The Navy installed broadcasting lines that connected to Washington D.C., and could be utilized for Trans-Atlantic radio communication. The most notable Trans-Atlantic communication came about when President Woodrow Wilson was able to converse through an overseas connection with the Italian Minister of Communications in Rome. Around this same time, they placed more wiring underneath the Shark River in order to improve connectivity and reception for transmission.

When World War I concluded the American Marconi Company or the Marconi Wireless Telegraph Company of America, as it became known, was sold to a company called RCA. RCA is a media giant today, but the company's current owner is the General Electric Corporation. Its most popular notoriety today is their media electronics and recording labels. When the company sold to RCA, they meshed all the station's transmissions and receptions into one station in New York. This eliminated the need for any type of radio or communication work at the Belmar Station and for a time quieted the work at the site. Even though New Brunswick, however useful it was for transmitting communication to the United Kingdom in the World Wars, fell silent as well.
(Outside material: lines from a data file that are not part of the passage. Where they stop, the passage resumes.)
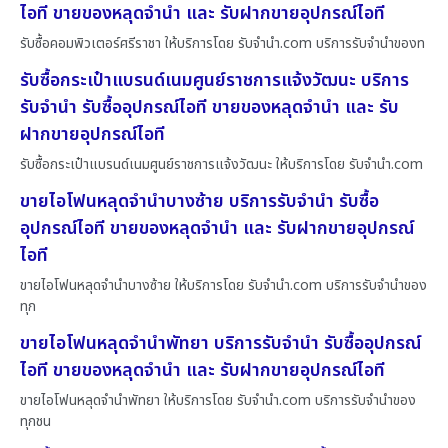
ไอที ขายของหลุดจำนำ และ รับฝากขายอุปกรณ์ไอที
รับซื้อคอมพิวเตอร์ศรีราชา ให้บริการโดย รับจํานํา.com บริการรับจำนำของท
รับซื้อกระเป๋าแบรนด์เนมศูนย์ราชการแจ้งวัฒนะ บริการ
รับจำนำ รับซื้ออุปกรณ์ไอที ขายของหลุดจำนำ และ รับ
ฝากขายอุปกรณ์ไอที
รับซื้อกระเป๋าแบรนด์เนมศูนย์ราชการแจ้งวัฒนะ ให้บริการโดย รับจํานํา.com
ขายไอโฟนหลุดจำนำบางซ้าย บริการรับจำนำ รับซื้อ
อุปกรณ์ไอที ขายของหลุดจำนำ และ รับฝากขายอุปกรณ์
ไอที
ขายไอโฟนหลุดจำนำบางซ้าย ให้บริการโดย รับจํานํา.com บริการรับจำนำของ
ทุก
ขายไอโฟนหลุดจำนำพัทยา บริการรับจำนำ รับซื้ออุปกรณ์
ไอที ขายของหลุดจำนำ และ รับฝากขายอุปกรณ์ไอที
ขายไอโฟนหลุดจำนำพัทยา ให้บริการโดย รับจํานํา.com บริการรับจำนำของ
ทุกชน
The Station went through different changes during the times between 1925 and 1941. During a minor era in the history of the Belmar Station, a group called the Pleasure Seekers Club occupied the camp's premises between the years 1925 and 1935. The group's records are very vague and not much information is prevalent. Within the year 1936 a Christian group, called the Young People's Association for the Propagation of the Gospel, purchased the land that formerly belonged to Marconi along the Shark River. Following in the year 1938, Dr. Percy B. Crawford created King's College in Belmar, New Jersey. This was a four-year Christian college that taught Biblical doctrine to their higher education students, but was not exclusively of a religious nature. The school did not teach broader subjects of an artistic or scientific basis. The college eventually moved to the Briarcliff Manor in New York. The King's College remains in existence, and still functions with offices that remain at the Empire State Building in New York City. They offer courses in Business Management, Philosophy, Economics, and many other degree programs, but they still maintain a theology institution within the college's curriculum.

The US Army then commissioned the camp for use in World War II. The radar laboratory was used for research and proved invaluable during that time. Companies such as AT&T and General Electric funded the research on the camp, along with using radar to detect enemy aircraft during the war. The radar work performed at Camp Evans was considered the redeeming quality of democracy and the tool of victory during the World War II effort. Other researches, such Project Diana, were performed on the camp. Project Diana aimed to send radar signals toward the moon to see what the reflecting signals consisted of. This project is considered the precursor to interest for space exploration and was hailed as the fruition of the U.S. Space Program.

On March 31, 1942 the Belmar Station, then called the Signal Corps Radar Laboratory, named its radar lab and property Camp Evans after the deceased Lieutenant Colonel Paul W. Evans. Evans originally hailed from Ohio and served in the Coast Artillery of the Army. Today the surrounding area near and around the camp retains the name Evans Area. The camp remained a top-secret research and development facility from 1941 to as recently as 1998. Camp Evans is considered to be a landmark of historical significance by the National Registry of Historic Places. Today Camp Evans is the Infoage Science and Learning Center. This Center is a non-profit organization that provides education about information technology and remembers the pioneers that contributed toward the progressions and innovations of communications. The Center is working to restore some of the structures and buildings that remain on the camp. This historical landmark gave birth to the most poignant and important scientific breakthroughs during the information age. This expanse of land needs preservation so that future generations can learn about the evolution of technology and the roots of the information era in America.